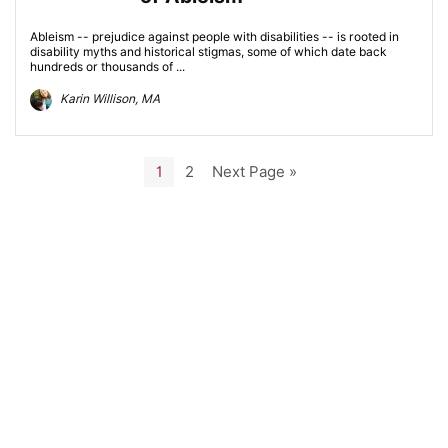
Ableism -- prejudice against people with disabilities -- is rooted in
disability myths and historical stigmas, some of which date back
hundreds or thousands of ...
Karin Willison, MA
1
2
Next Page »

• _To do_
What you write should match the entries exactly, except that the pictures are dropped.

• _Result for this exercise_
Ableism -- prejudice against people with disabilities -- is rooted in
disability myths and historical stigmas, some of which date back
hundreds or thousands of ...
Karin Willison, MA
1
2
Next Page »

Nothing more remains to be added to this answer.